Now - I'm aware of the positives. I was EXTREMELY lucky, as they hesitantly told me that the bone chips from my vertebrae were millimeters away from puncturing my spinal column, which would have almost immediately meant paralysis. I was extremely active before, and so my surrounding muscles were prepped and ready to hold my spine in place, allowing it to heal the best way possible. I also never lose sight of how lucky I was after my car accident over Easter weekend, and that it simply re-tore my muscles, and moved some discs, but did not disrupt my vertebrae. I have had numbness in my fingers and toes, and appreciate every morning when I wake up, and wiggle my toes, then my fingers - and then bask in the fact that I can.
It's the smaller things that take some effort - things like travel plans down the drain; passions put at bay (such as sports, backpacking/portaging); what I thought was my 'healthy' part of life (with all my other health issues) is now subpar; the inability to ever really enjoy my nights out with friends, family, without pain blocking the truest of happy emotions; the list goes on.

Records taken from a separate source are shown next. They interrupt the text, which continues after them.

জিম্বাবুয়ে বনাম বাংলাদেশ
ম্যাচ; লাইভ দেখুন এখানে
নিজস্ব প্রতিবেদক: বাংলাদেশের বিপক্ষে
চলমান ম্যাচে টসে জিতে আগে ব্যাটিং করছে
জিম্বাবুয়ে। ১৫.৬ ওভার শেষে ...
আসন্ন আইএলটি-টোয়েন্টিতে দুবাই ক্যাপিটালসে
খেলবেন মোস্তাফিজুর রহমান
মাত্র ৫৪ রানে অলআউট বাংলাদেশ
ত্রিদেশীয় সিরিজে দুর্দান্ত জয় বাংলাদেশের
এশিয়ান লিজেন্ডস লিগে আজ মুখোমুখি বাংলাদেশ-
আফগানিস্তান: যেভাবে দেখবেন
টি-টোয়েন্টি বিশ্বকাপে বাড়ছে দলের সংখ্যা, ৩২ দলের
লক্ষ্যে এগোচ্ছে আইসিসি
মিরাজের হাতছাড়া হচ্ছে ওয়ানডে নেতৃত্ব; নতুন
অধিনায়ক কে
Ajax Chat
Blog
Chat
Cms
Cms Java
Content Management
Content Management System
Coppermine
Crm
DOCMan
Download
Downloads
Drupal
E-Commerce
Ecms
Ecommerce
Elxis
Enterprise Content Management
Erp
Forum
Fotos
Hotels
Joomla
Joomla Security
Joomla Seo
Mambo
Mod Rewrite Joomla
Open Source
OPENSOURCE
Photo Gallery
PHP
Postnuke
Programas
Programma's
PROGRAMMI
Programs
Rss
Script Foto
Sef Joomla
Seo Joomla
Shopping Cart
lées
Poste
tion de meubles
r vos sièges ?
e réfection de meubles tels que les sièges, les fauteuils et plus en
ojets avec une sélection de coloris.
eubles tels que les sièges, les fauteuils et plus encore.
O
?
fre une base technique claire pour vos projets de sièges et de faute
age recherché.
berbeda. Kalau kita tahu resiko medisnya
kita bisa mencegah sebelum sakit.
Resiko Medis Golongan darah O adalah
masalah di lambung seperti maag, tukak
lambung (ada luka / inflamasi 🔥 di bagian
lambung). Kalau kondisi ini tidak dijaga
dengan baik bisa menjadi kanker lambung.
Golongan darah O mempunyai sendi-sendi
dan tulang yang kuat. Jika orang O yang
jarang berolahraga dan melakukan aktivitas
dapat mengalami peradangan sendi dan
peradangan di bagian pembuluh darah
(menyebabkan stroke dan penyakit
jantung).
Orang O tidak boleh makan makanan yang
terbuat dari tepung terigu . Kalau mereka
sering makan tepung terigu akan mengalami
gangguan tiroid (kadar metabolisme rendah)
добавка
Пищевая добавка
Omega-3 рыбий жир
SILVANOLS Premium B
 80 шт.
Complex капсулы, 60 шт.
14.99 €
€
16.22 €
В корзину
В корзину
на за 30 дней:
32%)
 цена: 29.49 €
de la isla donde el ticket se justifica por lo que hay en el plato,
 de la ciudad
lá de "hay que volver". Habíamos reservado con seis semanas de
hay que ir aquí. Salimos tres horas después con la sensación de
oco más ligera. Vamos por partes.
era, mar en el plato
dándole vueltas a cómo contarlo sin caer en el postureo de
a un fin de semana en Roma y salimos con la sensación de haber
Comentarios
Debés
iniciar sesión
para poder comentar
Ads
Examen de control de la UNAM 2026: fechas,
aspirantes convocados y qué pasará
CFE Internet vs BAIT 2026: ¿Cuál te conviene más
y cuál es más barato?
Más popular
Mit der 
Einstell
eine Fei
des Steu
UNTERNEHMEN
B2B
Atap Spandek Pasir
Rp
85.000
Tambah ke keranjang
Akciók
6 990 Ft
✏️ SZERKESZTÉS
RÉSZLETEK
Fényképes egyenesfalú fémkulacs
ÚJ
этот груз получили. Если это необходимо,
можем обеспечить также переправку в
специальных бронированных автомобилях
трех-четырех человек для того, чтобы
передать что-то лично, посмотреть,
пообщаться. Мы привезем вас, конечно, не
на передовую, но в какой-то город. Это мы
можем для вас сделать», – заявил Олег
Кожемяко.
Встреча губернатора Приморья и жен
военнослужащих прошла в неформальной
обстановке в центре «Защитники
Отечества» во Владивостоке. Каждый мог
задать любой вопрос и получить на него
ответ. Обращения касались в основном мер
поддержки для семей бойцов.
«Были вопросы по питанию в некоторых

i think it's a challenge for people to truly understand - i constantly hear "just stay positive!", which is an encouraging and blissful thought.... and i explained to my sister (who coudln't seem to understand why i coudln't just look on the good side of things), 'it's easy to be positive for 24 hours a day 7 days a week, for 6 months... and then there comes one day where it all culminates'. and i'm allowing myself to be sad on that one day. since i have an extremely high pain tolerance (a diagnosed condition, that is part of some of my other health issues - for real, not kidding), people seem to take for granted - or maybe just not understand - that this pain is unlike anything i've ever experienced. i've torn my achilles, broken about 50% of the bones in my body, had strains, sprains, tears; i've had heart issues, liver issues, kidney issues; i have a serious lymph node condition, and have spent the better part of my adult life sick to a point where most people would not be able to function... so i know pain. and this pain is nowhere close to anything i've ever felt before - and i feel it daily.
So for now, I just remember the little things. The friends who still ask me how I'm doing - and they're not talking about physically; the friends who - without question - offer me the bed at overnights, or the front seat in a car; the friends who carry pain killers with them everywhere, as they know how forgetful I am; the family who doesn't ask questions, and just put their arms around me when they can tell I'm in pain. It's things like this (and so much more) that I focus on... while the healing continues.
I'm proud of how far i've come - i've healed far quicker than expected, and i've made progress that gets me high fives at the chiropractor. i realize i talk about it a lot, and i've arrived at the point that i'm ok with that - if i don't talk about it, i think about it, and i don't get out my feelings on the subject. this is a huge development for me, and i realize that the people who matter are ok with it.
a week and a half ago, my extremely talented friend alex and i did a few photo shoots. she told me she wanted to get my back in, and when we looked at the finished products, i was ashamed at how minimally i could arch my back... and then i realized what i was saying.
i'm ok with it now. i can bend. i can stand. i can still laugh, and enjoy life. i can walk (eventually unassisted), and i can bend more than i could 2, 4, 8 months ago. and for that i'm proud. these are all vast improvements from last november, when i was bent at a 90 degree angle, shuffling to walk, and barely getting out of bed, because any movement hurt.
it's that small - seemingly insignificant - curve in the small of my back that i look at, and can see how far i've come.